Podcast: Marcus Davis on Nuclear War, Invertebrate Sentience, Foundational Research, & the Demographics of Effective Altruism
By Garrison @ 2019-12-13T15:48 (+32)
Latest episode of my podcast "The Most Interesting People I Know": http://bit.ly/34kDjvs
Marcus Davis is the co-founder and lead researcher at Rethink Priorities, a nonprofit conducting foundational research on neglected causes within the Effective Altruism movement. Marcus also co-founded Charity Entrepreneurship and Charity Science Health. Rethink Priorities has put out a lot of impactful research on topics like nuclear war, invertebrate sentience, and ballot initiatives, in addition to taking on the crucial task of conduc ing the annual Effective Altruism survey. They’ve managed to do a lot with an annual budget of less than half a million dollars and are accepting donations.

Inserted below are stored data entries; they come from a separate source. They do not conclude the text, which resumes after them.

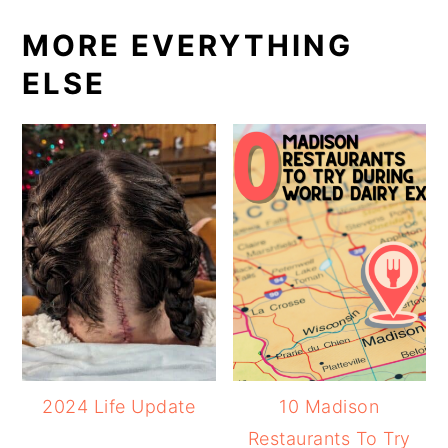
MORE EVERYTHING
ELSE
2024 Life Update
10 Madison
Restaurants To Try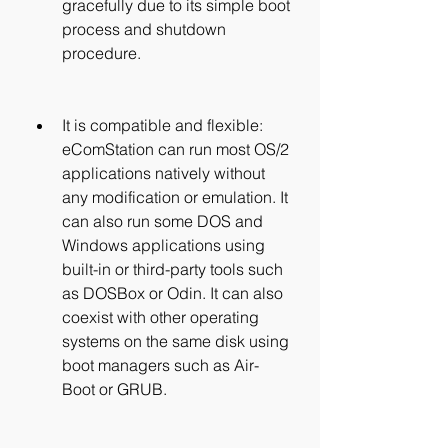
gracefully due to its simple boot 
process and shutdown 
procedure.
It is compatible and flexible: 
eComStation can run most OS/2 
applications natively without 
any modification or emulation. It 
can also run some DOS and 
Windows applications using 
built-in or third-party tools such 
as DOSBox or Odin. It can also 
coexist with other operating 
systems on the same disk using 
boot managers such as Air-
Boot or GRUB.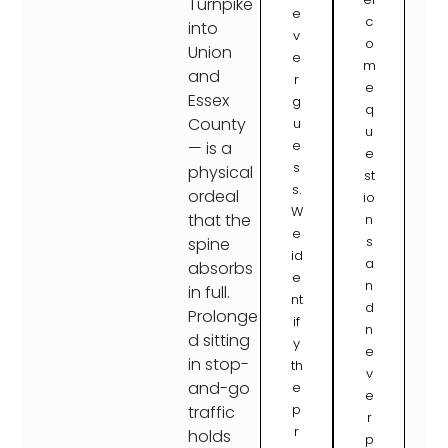
Turnpike
e
c
into
v
o
Union
e
m
and
r
e
Essex
g
q
County
u
u
e
— is a
e
s
physical
st
s.
ordeal
io
W
that the
n
e
s
spine
id
a
absorbs
e
n
in full.
nt
d
Prolonge
if
n
d sitting
y
e
in stop-
th
v
and-go
e
e
p
traffic
r
r
holds
p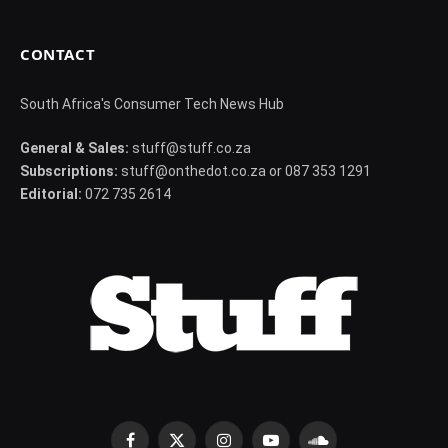
CONTACT
South Africa's Consumer Tech News Hub
General & Sales:
stuff@stuff.co.za
Subscriptions:
stuff@onthedot.co.za or 087 353 1291
Editorial:
072 735 2614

Residents in the US, UK, Canada, Germany and Switzerland can make tax-deductible donations here: https://www.rethinkpriorities.org/donate
We discuss:
Rethink Priorities’ goals, how much we should worry about nuclear war, fish stocking, the promise of ballot measures for passing progressive policies and animal welfare protections, recent ballot measures on psychedelic decriminalization, determining the sentience of animals, whether octopuses are aliens, who makes up the Effective Altruism movement, how to reach people who aren't young STEM grads, how less effective interventions can still be improvements over the status quo, the ways in which EA doesn't reflect society at large and steps that could be taken to rectify that, and what Rethink Priorities can do with your money
Show notes:
Luisa Rodriguez’s series on nuclear war
The Doomsday Machine by Daniel Ellsberg
Rethink Priorities’ presentation on ballot initiatives
Psychedelic ballot initiatives
Nagel’s paper “What Is It Like to Be a Bat”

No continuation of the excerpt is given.